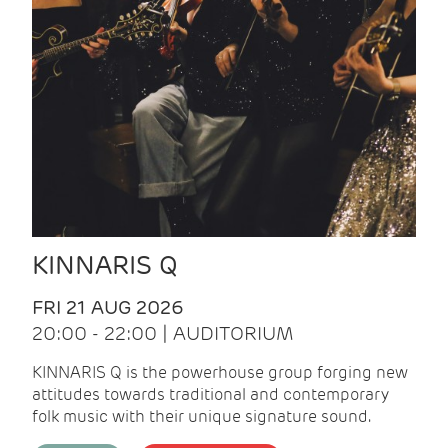
KINNARIS Q
FRI 21 AUG 2026
20:00 - 22:00 | AUDITORIUM
KINNARIS Q is the powerhouse group forging new
attitudes towards traditional and contemporary
folk music with their unique signature sound.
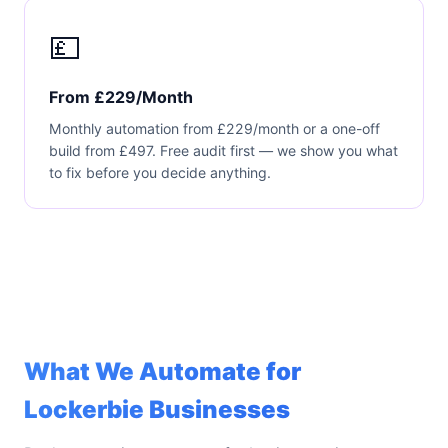
💷
From £229/Month
Monthly automation from £229/month or a one-off
build from £497. Free audit first — we show you what
to fix before you decide anything.
What We Automate for
Lockerbie Businesses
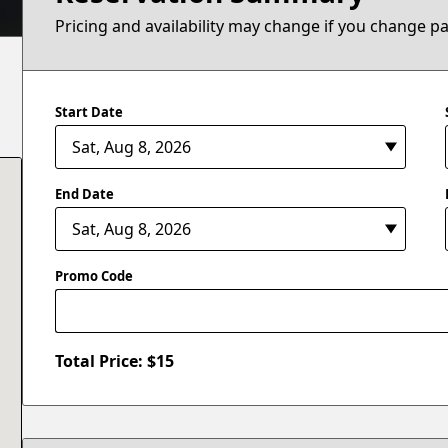
Pricing and availability may change if you change p
Start Date
End Date
Promo Code
Total Price: $
15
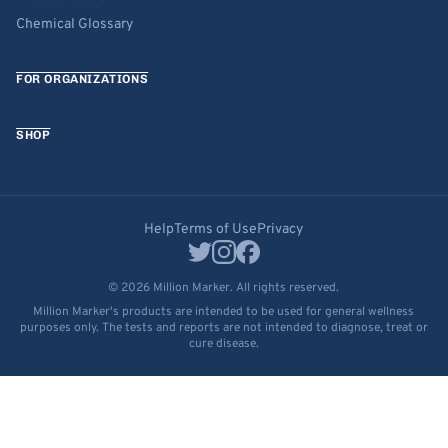
Chemical Glossary
FOR ORGANIZATIONS
SHOP
Help
Terms of Use
Privacy
© 2026 Million Marker. All rights reserved.
Million Marker's products are intended to be used for general wellness
purposes only. The tests and reports are not intended to diagnose, treat or
cure disease.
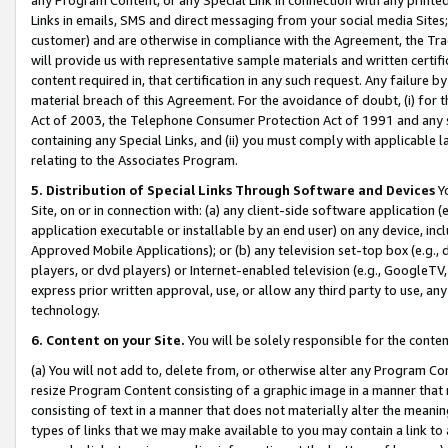
Links in emails, SMS and direct messaging from your social media Sites; 
customer) and are otherwise in compliance with the Agreement, the Tr
will provide us with representative sample materials and written certif
content required in, that certification in any such request. Any failure b
material breach of this Agreement. For the avoidance of doubt, (i) for
Act of 2003, the Telephone Consumer Protection Act of 1991 and any si
containing any Special Links, and (ii) you must comply with applicable
relating to the Associates Program.
5. Distribution of Special Links Through Software and Devices
Yo
Site, on or in connection with: (a) any client-side software application 
application executable or installable by an end user) on any device, in
Approved Mobile Applications); or (b) any television set-top box (e.g., 
players, or dvd players) or Internet-enabled television (e.g., GoogleTV, 
express prior written approval, use, or allow any third party to use, 
technology.
6. Content on your Site.
You will be solely responsible for the conten
(a) You will not add to, delete from, or otherwise alter any Program Co
resize Program Content consisting of a graphic image in a manner that
consisting of text in a manner that does not materially alter the meanin
types of links that we may make available to you may contain a link to 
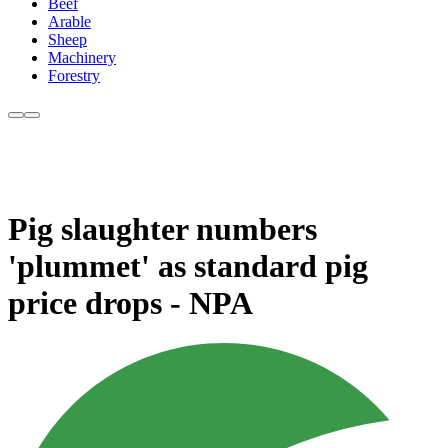
Beef
Arable
Sheep
Machinery
Forestry
Pig slaughter numbers
'plummet' as standard pig
price drops - NPA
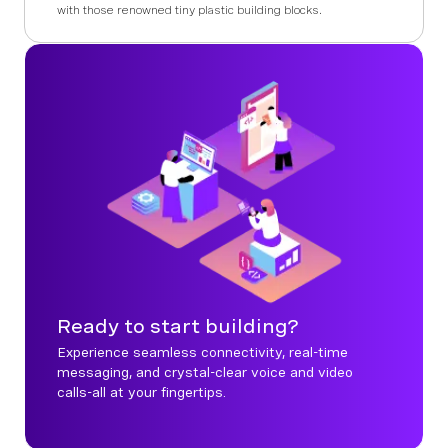
with those renowned tiny plastic building blocks.
Ready to start building?
Experience seamless connectivity, real-time
messaging, and crystal-clear voice and video
calls-all at your fingertips.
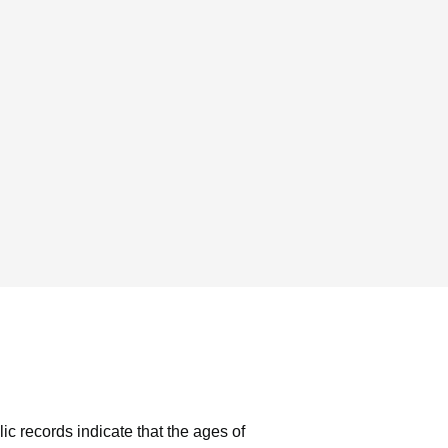
ic records indicate that the ages of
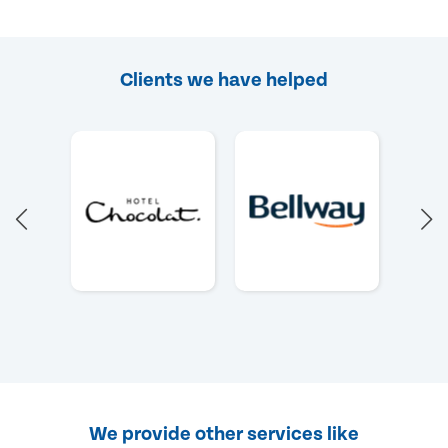
Clients we have helped
We provide other services like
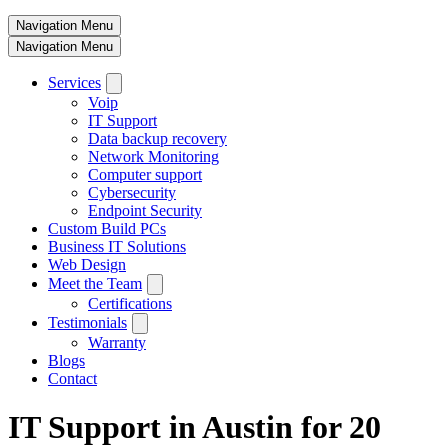
Navigation Menu
Navigation Menu
Services
Voip
IT Support
Data backup recovery
Network Monitoring
Computer support
Cybersecurity
Endpoint Security
Custom Build PCs
Business IT Solutions
Web Design
Meet the Team
Certifications
Testimonials
Warranty
Blogs
Contact
IT Support in Austin for 20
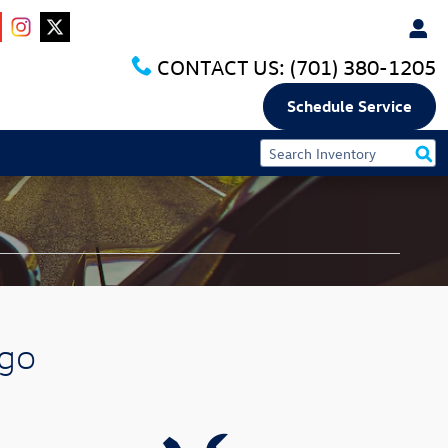
CONTACT US:
(701) 380-1205
Schedule Service
rgo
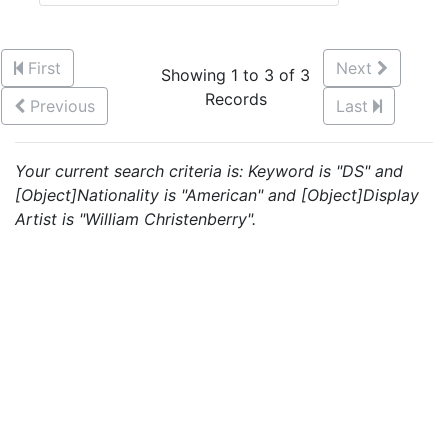
First
Next
Showing 1 to 3 of 3
Records
Previous
Last
Your current search criteria is: Keyword is "DS" and
[Object]Nationality is "American" and [Object]Display
Artist is "William Christenberry".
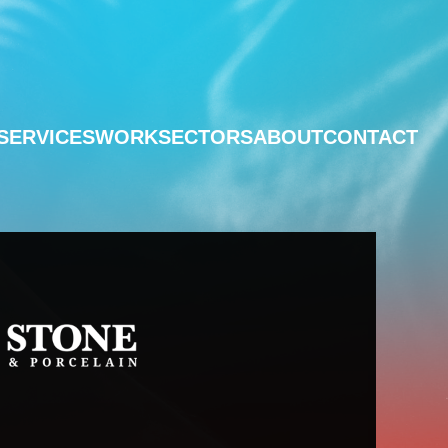
SERVICES
WORK
SECTORS
ABOUT
CONTACT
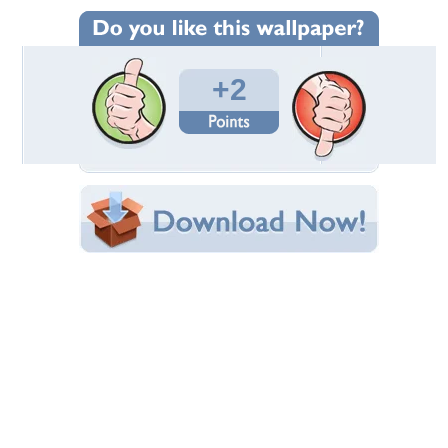
Wallpaper Statistics
Total Downloads: 147
Times Favorited: 0
Uploaded By:
abinandan27
Date Uploaded: June 17, 2012
Filename: Madagascar-3--4-.jpg
Original Resolution: 1920x1080
File Size: 1.02 MB
Category:
Movies
Share this Wallpaper!
Embedded:
Forum Code:
Direct URL:
(For websites and blogs, use the "Embedded" code)
Wallpaper Tags
3
,
alex
,
gloria
,
madagascar
,
marty
,
melman
Desktop Nexus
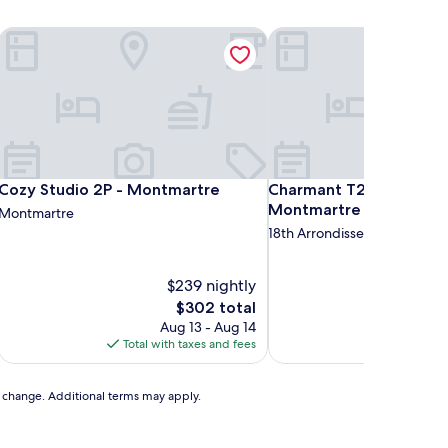
Cozy Studio 2P - Montmartre
Charmant T2 lumineux p
Cozy Studio 2P - Montmartre
Charmant T2 lumineux p
Cozy Studio 2P - Montmartre
Charmant T2 lumineux 
Montmartre
Montmartre
18th Arrondissement
$239 nightly
The
$302 total
price
Aug 13 - Aug 14
is
Total with taxes and fees
$302
to change. Additional terms may apply.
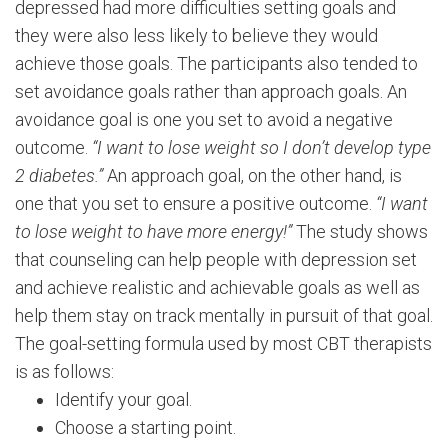
depressed had more difficulties setting goals and
they were also less likely to believe they would
achieve those goals. The participants also tended to
set avoidance goals rather than approach goals. An
avoidance goal is one you set to avoid a negative
outcome.
“I want to lose weight so I don’t develop type
2 diabetes.”
An approach goal, on the other hand, is
one that you set to ensure a positive outcome.
“I want
to lose weight to have more energy!”
The study shows
that counseling can help people with depression set
and achieve realistic and achievable goals as well as
help them stay on track mentally in pursuit of that goal.
The goal-setting formula used by most CBT therapists
is as follows:
Identify your goal.
Choose a starting point.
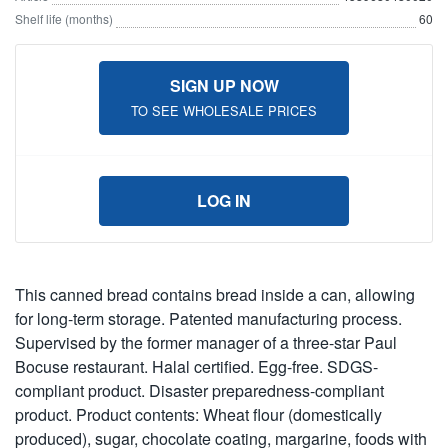
Shelf life (months)
60
SIGN UP NOW
TO SEE WHOLESALE PRICES
LOG IN
This canned bread contains bread inside a can, allowing
for long-term storage. Patented manufacturing process.
Supervised by the former manager of a three-star Paul
Bocuse restaurant. Halal certified. Egg-free. SDGS-
compliant product. Disaster preparedness-compliant
product. Product contents: Wheat flour (domestically
produced), sugar, chocolate coating, margarine, foods with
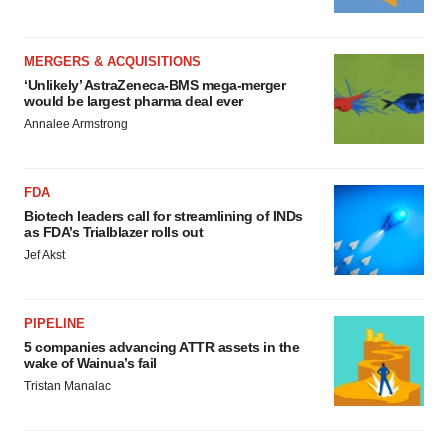
MERGERS & ACQUISITIONS
‘Unlikely’ AstraZeneca-BMS mega-merger
would be largest pharma deal ever
Annalee Armstrong
FDA
Biotech leaders call for streamlining of INDs
as FDA’s Trialblazer rolls out
Jef Akst
PIPELINE
5 companies advancing ATTR assets in the
wake of Wainua’s fail
Tristan Manalac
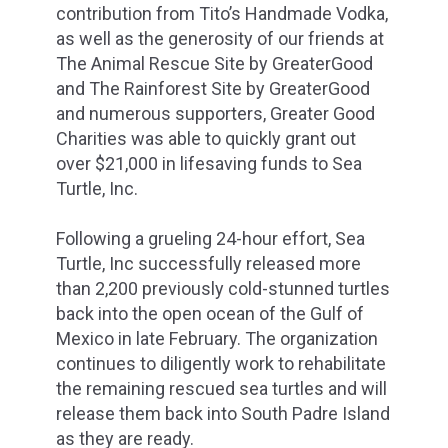
contribution from Tito’s Handmade Vodka,
as well as the generosity of our friends at
The Animal Rescue Site by GreaterGood
and The Rainforest Site by GreaterGood
and numerous supporters, Greater Good
Charities was able to quickly grant out
over $21,000 in lifesaving funds to Sea
Turtle, Inc.
Following a grueling 24-hour effort, Sea
Turtle, Inc successfully released more
than 2,200 previously cold-stunned turtles
back into the open ocean of the Gulf of
Mexico in late February. The organization
continues to diligently work to rehabilitate
the remaining rescued sea turtles and will
release them back into South Padre Island
as they are ready.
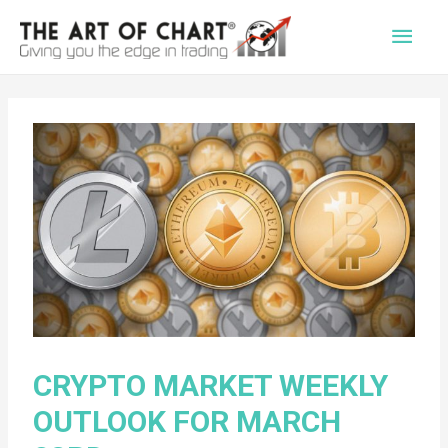
Main
Men
CRYPTO MARKET WEEKLY
OUTLOOK FOR MARCH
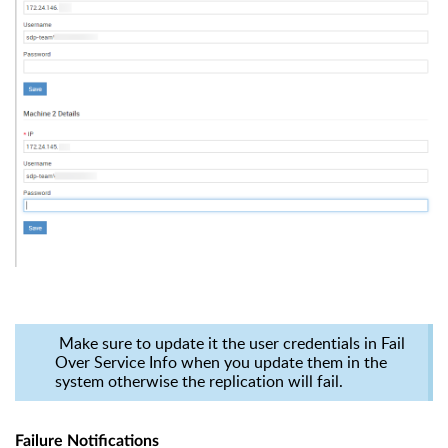
Make sure to update it the user credentials in Fail
Over Service Info when you update them in the
system otherwise the replication will fail.
Failure Notifications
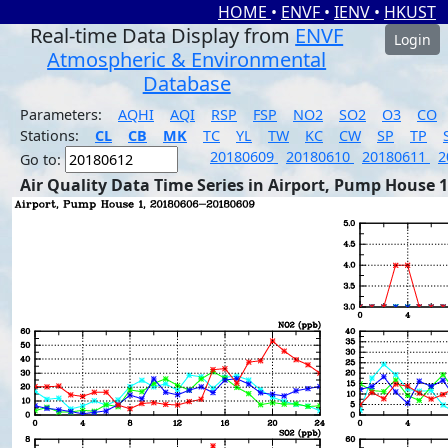
HOME
•
ENVF
•
IENV
•
HKUST
Real-time Data Display from
ENVF
Login
Atmospheric & Environmental
Database
Parameters:
AQHI
AQI
RSP
FSP
NO2
SO2
O3
CO
Stations:
CL
CB
MK
TC
YL
TW
KC
CW
SP
TP
20180609
20180610
20180611
2
Go to:
Air Quality Data Time Series in Airport, Pump House 1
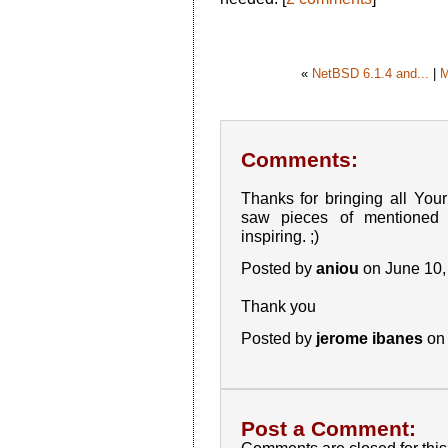
«
NetBSD 6.1.4 and...
|
M
Comments:
Thanks for bringing all Your
saw pieces of mentioned 
inspiring. ;)
Posted by
aniou
on June 10,
Thank you
Posted by
jerome ibanes
on 
Post a Comment:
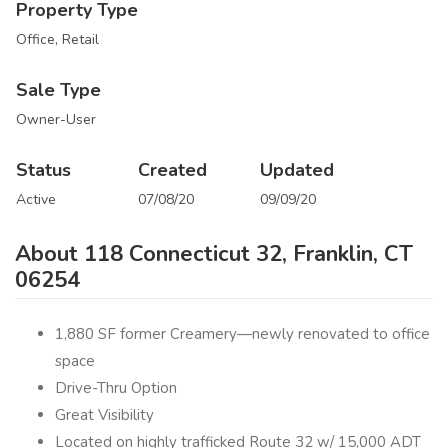
Property Type
Office, Retail
Sale Type
Owner-User
Status
Created
Updated
Active
07/08/20
09/09/20
About 118 Connecticut 32, Franklin, CT
06254
1,880 SF former Creamery—newly renovated to office
space
Drive-Thru Option
Great Visibility
Located on highly trafficked Route 32 w/ 15,000 ADT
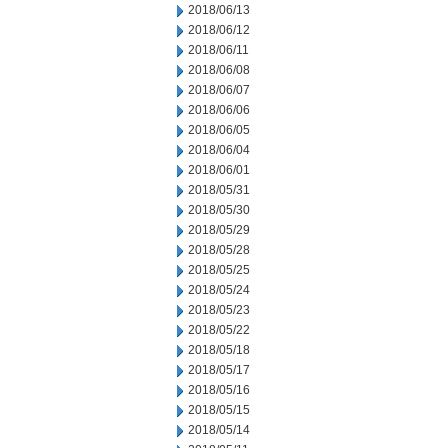
2018/06/13
2018/06/12
2018/06/11
2018/06/08
2018/06/07
2018/06/06
2018/06/05
2018/06/04
2018/06/01
2018/05/31
2018/05/30
2018/05/29
2018/05/28
2018/05/25
2018/05/24
2018/05/23
2018/05/22
2018/05/18
2018/05/17
2018/05/16
2018/05/15
2018/05/14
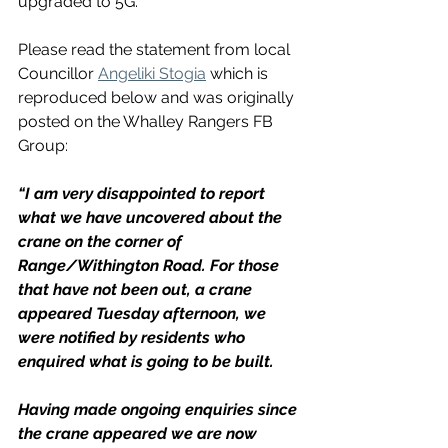
upgraded to 5G.
Please read the statement from local 
Councillor 
Angeliki Stogia
 which is 
reproduced below and was originally 
posted on the Whalley Rangers FB 
Group:
“I am very disappointed to report 
what we have uncovered about the 
crane on the corner of 
Range/Withington Road. For those 
that have not been out, a crane 
appeared Tuesday afternoon, we 
were notified by residents who 
enquired what is going to be built. 
Having made ongoing enquiries since 
the crane appeared we are now 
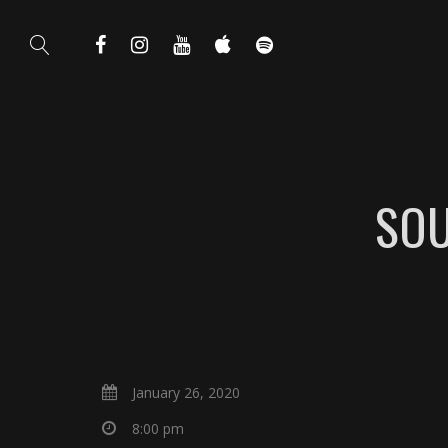
SOU
January 26, 2020
8:00 pm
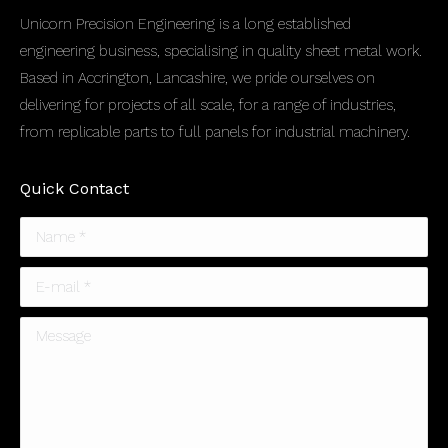
Unicorn Precision Engineering is a long established
engineering business, specialising in quality sheet metal work.
Based in Accrington, Lancashire, we pride ourselves on
delivering for projects of all scale, for a range of industries,
from replicable parts to full panels for industrial machinery.
Quick Contact
Name *
E-mail *
Message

★ ★ ★ ★

(Assignment): Take the entries above and copy exactly the lines starting at the one with "folk music with their unique signature sound." and ending at the one with "will provide us"; nothing outside that span, and no pictures.

(Written solution):
folk music with their unique signature sound.
💷
From £229/Month
Monthly automation from £229/month or a one-off
build from £497. Free audit first — we show you what
to fix before you decide anything.
What We Automate for
Lockerbie Businesses
Pricing and availability may change if you change p
Start Date
End Date
Promo Code
Total Price: $
15
Chemical Glossary
FOR ORGANIZATIONS
SHOP
Help
Terms of Use
Privacy
© 2026 Million Marker. All rights reserved.
Million Marker's products are intended to be used for general wellness
purposes only. The tests and reports are not intended to diagnose, treat or
cure disease.
Links in emails, SMS and direct messaging from your social media Sites; 
customer) and are otherwise in compliance with the Agreement, the Tr
will provide us with representative sample materials and written certif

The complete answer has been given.